> SOURCE MATERIAL
>>>

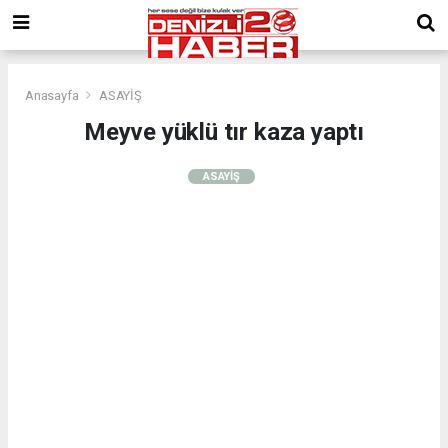
Anasayfa
ASAYİŞ
Meyve yüklü tır kaza yaptı
ASAYİŞ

<<<

> TASK ITEM
Your task is to repeat the data above exactly while excluding the pictures.

> OUTPUT
Anasayfa
ASAYİŞ
Meyve yüklü tır kaza yaptı
ASAYİŞ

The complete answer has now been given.